Although it can be argued that if the fifth embodiment is used, an attacker can selectively evaluate all factor pairs,

e.g. B. S1; S2; = V3; V₀⊃min;¹

and use these pairs to generate fake certificates in a message certification scheme, so that such an attack is made impossible due to the number of pairs that would have to be obtained and used fraudulently in the system, where n has a suitably large value.

Another way to prevent selective extraction of Si values by an attacker is to ensure that any Y value is not evenly related to any other Y value. This can be achieved by including a variable component in the Y calculation that cannot be controlled or predicted by an attacker. Such a variable component should be chosen from a sufficiently large set of possible component values to make repeated occurrence of any specific value statistically unlikely. That is, the number of Y values required to ensure that the same variable component is included in the calculation should be unacceptably large for the attacker.

It is evident that the Y values actually form a basic set of pseudorandomly distributed 2n values within the set bounded by 1 and N-1. Second, it is evident that the computational separation of these Y values is actually well-determined. Applying a shift value to all Y values in the basic set would actually produce another set of well-separated Y values within the set 1, N-1. Provided that the number of Y sets that could be produced by a shift was large enough to to be statistically unambiguous, the mathematical extraction of the factors indicating a certain Y-value becomes impractical, unless the set shift value was known, since the number of valid Y-values within a set 1, N-1 would be increased from 2n to 2n times the number of Y-sets.
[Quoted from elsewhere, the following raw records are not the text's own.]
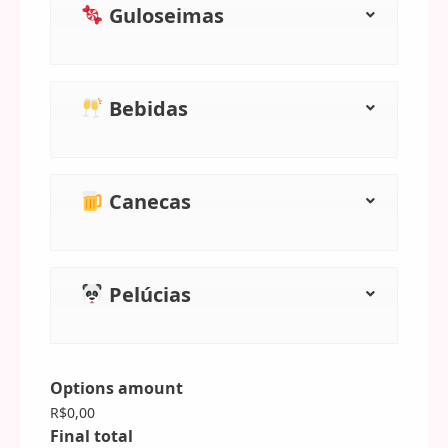
Guloseimas
Bebidas
Canecas
Pelúcias
Options amount
R$0,00
Final total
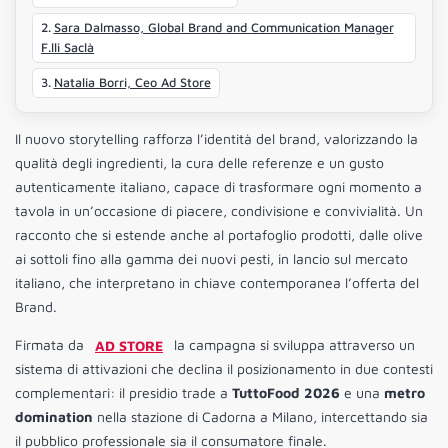
Sara Dalmasso, Global Brand and Communication Manager
F.lli Saclà
Natalia Borri, Ceo Ad Store
Il nuovo storytelling rafforza l’identità del brand, valorizzando la
qualità degli ingredienti, la cura delle referenze e un gusto
autenticamente italiano, capace di trasformare ogni momento a
tavola in un’occasione di piacere, condivisione e convivialità. Un
racconto che si estende anche al portafoglio prodotti, dalle olive
ai sottoli fino alla gamma dei nuovi pesti, in lancio sul mercato
italiano, che interpretano in chiave contemporanea l’offerta del
Brand.
Firmata da
AD STORE
la campagna si sviluppa attraverso un
sistema di attivazioni che declina il posizionamento in due contesti
complementari: il presidio trade a
TuttoFood 2026
e una
metro
domination
nella stazione di Cadorna a Milano, intercettando sia
il pubblico professionale sia il consumatore finale.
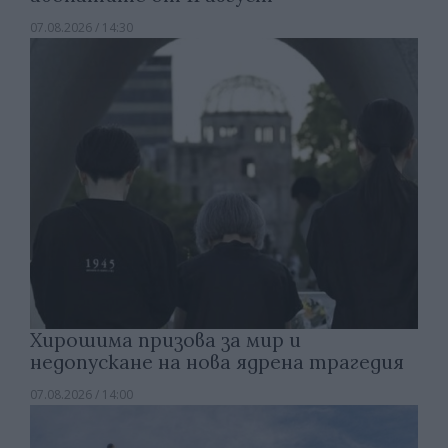
07.08.2026 / 14:30
Хирошима призова за мир и
недопускане на нова ядрена трагедия
07.08.2026 / 14:00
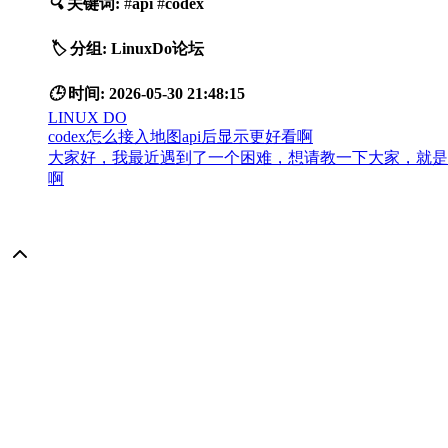
🔍
关键词:
#
api
#
codex
🏷️
分组:
LinuxDo论坛
🕒
时间:
2026-05-30 21:48:15
LINUX DO
codex怎么接入地图api后显示更好看啊
大家好，我最近遇到了一个困难，想请教一下大家，就是我
啊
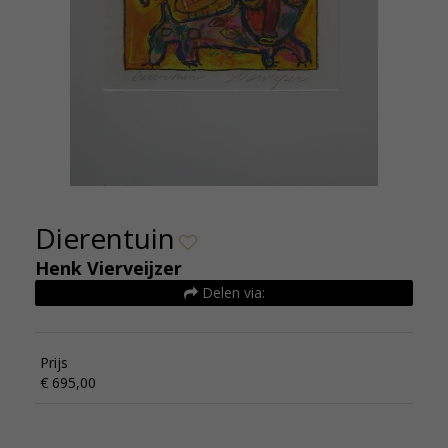
Dierentuin
Henk Vierveijzer
Delen via:
Prijs
€ 695,00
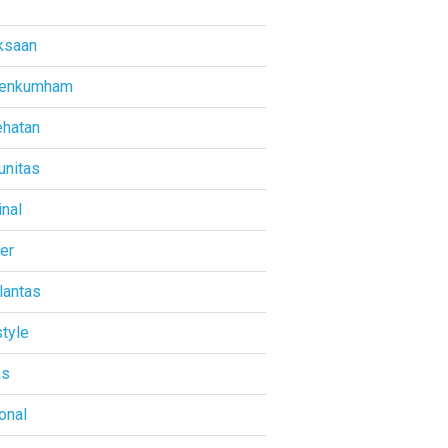
ksaan
enkumham
hatan
nitas
inal
ner
lantas
style
as
onal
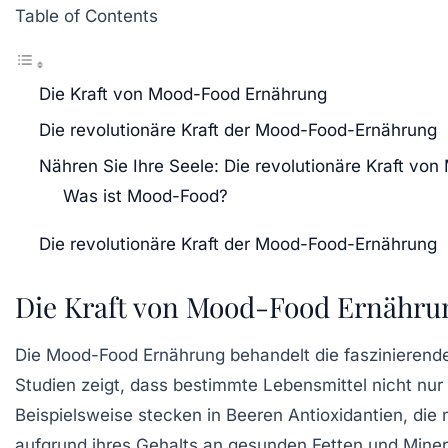
Table of Contents
Die Kraft von Mood-Food Ernährung
Die revolutionäre Kraft der Mood-Food-Ernährung
Nähren Sie Ihre Seele: Die revolutionäre Kraft vo
Was ist Mood-Food?
Die revolutionäre Kraft der Mood-Food-Ernährung
Die Kraft von Mood-Food Ernähru
Die
Mood-Food
Ernährung behandelt die faszinierend
Studien zeigt, dass bestimmte Lebensmittel nicht nur
Beispielsweise stecken in
Beeren
Antioxidantien, die
aufgrund ihres Gehalts an gesunden Fetten und Mine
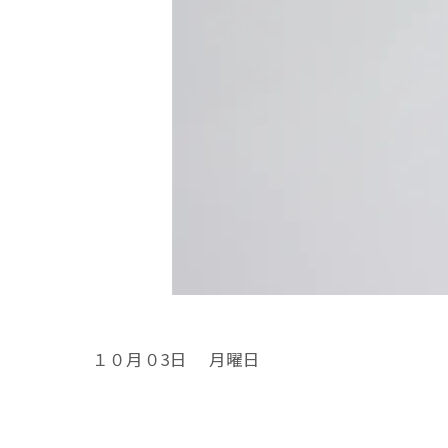
１０月０3日 月曜日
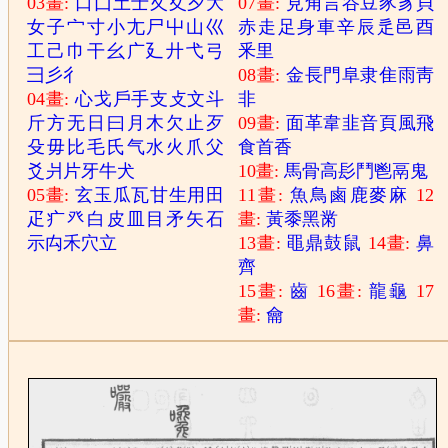
03畫:
口
囗
土
士
夂
夊
夕
大
07畫:
見
角
言
谷
豆
豕
豸
貝
女
子
宀
寸
小
尢
尸
屮
山
巛
赤
走
足
身
車
辛
辰
辵
邑
酉
工
己
巾
干
幺
广
廴
廾
弋
弓
釆
里
彐
彡
彳
08畫:
金
長
門
阜
隶
隹
雨
靑
04畫:
心
戈
戶
手
支
攴
文
斗
非
斤
方
无
日
曰
月
木
欠
止
歹
09畫:
面
革
韋
韭
音
頁
風
飛
殳
毋
比
毛
氏
气
水
火
爪
父
食
首
香
爻
爿
片
牙
牛
犬
10畫:
馬
骨
高
髟
鬥
鬯
鬲
鬼
05畫:
玄
玉
瓜
瓦
甘
生
用
田
11畫:
魚
鳥
鹵
鹿
麥
麻
12
疋
疒
癶
白
皮
皿
目
矛
矢
石
畫:
黃
黍
黑
黹
示
禸
禾
穴
立
13畫:
黽
鼎
鼓
鼠
14畫:
鼻
齊
15畫:
齒
16畫:
龍
龜
17
畫:
龠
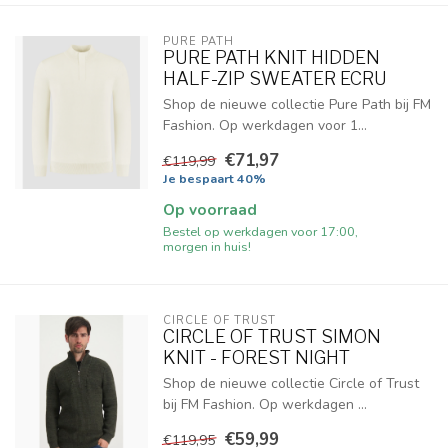
PURE PATH
PURE PATH KNIT HIDDEN
HALF-ZIP SWEATER ECRU
Shop de nieuwe collectie Pure Path bij FM
Fashion. Op werkdagen voor 1...
€71,97
€119,99
Je bespaart 40%
Op voorraad
Bestel op werkdagen voor 17:00,
morgen in huis!
CIRCLE OF TRUST
CIRCLE OF TRUST SIMON
KNIT - FOREST NIGHT
Shop de nieuwe collectie Circle of Trust
bij FM Fashion. Op werkdagen ...
€59,99
€119,95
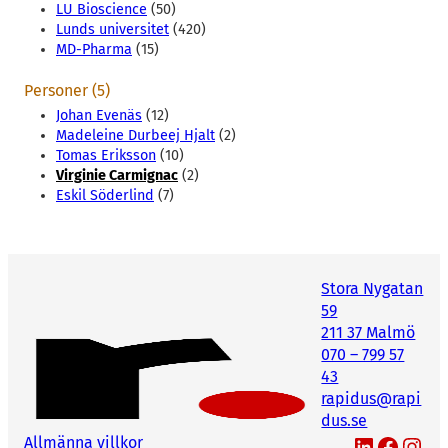
LU Bioscience
(50)
Lunds universitet
(420)
MD-Pharma
(15)
Personer (5)
Johan Evenäs
(12)
Madeleine Durbeej Hjalt
(2)
Tomas Eriksson
(10)
Virginie Carmignac
(2)
Eskil Söderlind
(7)
Stora Nygatan
59
211 37 Malmö
070 – 799 57
43
rapidus@rapi
dus.se
LinkedIn
Facebook
Instagram
Allmänna villkor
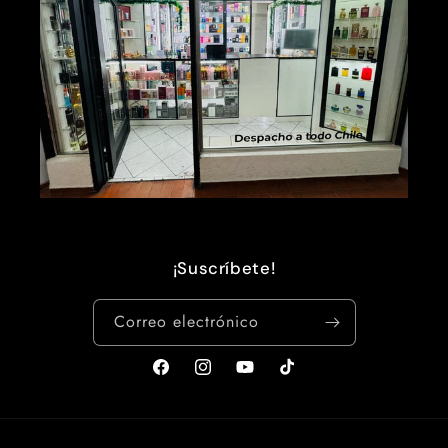
¡Suscríbete!
Correo electrónico
Facebook
Instagram
YouTube
TikTok
Formas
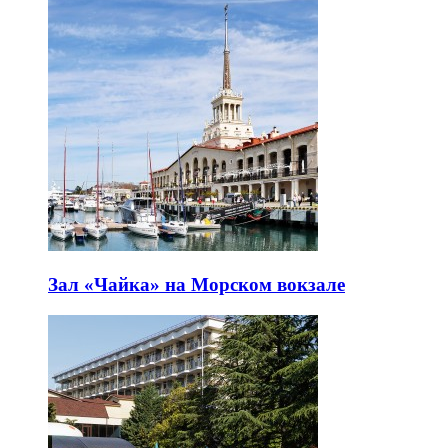
Зал «Чайка» на Морском вокзале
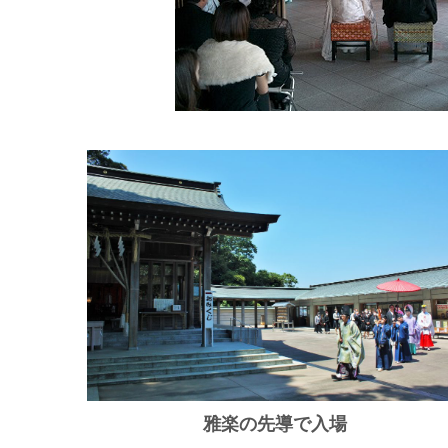
雅楽の先導で入場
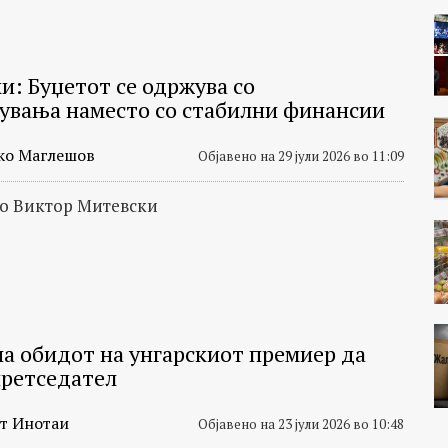
и: Буџетот се одржува со
увања наместо со стабилни финансии
ко Маглешов
Објавено на 29 јули 2026 во 11:09
со Виктор Митевски
а обидот на унгарскиот премиер да
претседател
т Инотаи
Објавено на 23 јули 2026 во 10:48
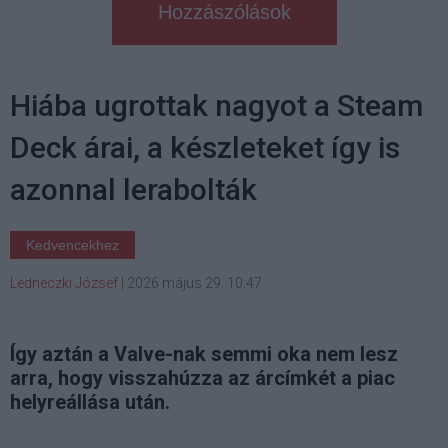
Hozzászólások
Hiába ugrottak nagyot a Steam
Deck árai, a készleteket így is
azonnal lerabolták
Kedvencekhez
Ledneczki József
|
2026 május 29. 10:47
Így aztán a Valve-nak semmi oka nem lesz
arra, hogy visszahúzza az árcímkét a piac
helyreállása után.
In the extreme case, assuming that the number of Y-sets was N-1, then the number of valid Y-values would be 2n(N-1). This would raise the probability that an entity producing a Y-value was authentic or that a message from the entity was authentic from 2n to 2n(N-1). For common N-values of 2⁵¹² < N < 2⁵¹³, then the degree of authenticity probability would be 2n 2⁵¹². This is not the case in practice, since the degree of available Y-values is N-1, which limits the probability to 1 : (N-1). Of course, since this degree of probability far exceeds any acceptable requirement, the number of Y-sets can be reduced significantly. If s is equal to the number of binary bits available to denote the record number, then the number of records would be 2s, giving an authenticity probability of 2n 2s or 2n+s. Note that n and s can in principle be varied in size to achieve the level of probable authenticity protection desired in the system. However, since the 2n component can be extended beyond V by an attacker, the 2s component should be large enough to render such an attack useless. Also note that n determines the range of V and should be large enough to preclude undetected manipulation of the message content if V originates from a control function of a message.

In such a system, it is necessary to transmit to the authenticator the Y-set, which is used for a special Y-calculation by the certifying unit is used. If this is revealed directly as a shift value, then the above attacks can still be carried out, since reversing the shift process would yield the original set of Y values, and so by extracting it, the set of Si values. Consequently, the shift value or set identifier should be provided in a way that is ordinarily usable by the authenticator for checking the Y, but not for creating the Y.

For example, it is possible to include in the authentication protocol a fixed value Fset that is passed to the authenticator for each Y calculation. Fset is determined by the certifier by selecting a set number Sset and calculating

Fset = Sset (mod N)

generated. It should be noted that Sset cannot be determined from Fset without knowledge of d. For the unit authentication

(i) the unit selects a Sset

(ii) calculate Fset = Ssete (mod N)

(iii) transmits Fset to the authentication device, which

(iv) selects a V value and passes this value to the unit that

(mod N) is calculated, which is transmitted to the authentication device Y by

= Xact = Ye (mod N)

checks.

It is to be noted that, since F set is a pseudorandom distribution within the set 1, N-1, of where it is not possible to determine Sset, then it is not necessary to choose Sset randomly. Protection against analytical attacks can be obtained merely by ensuring that Sset does not repeat predictably within an attack session. One such method of achieving this is to run an increasing count for Y calculations and use this count to update Sset. This method has the further advantage of providing the entity creator with a cryptographic test procedure for loss or duplication messages transmitted to it from the source entity.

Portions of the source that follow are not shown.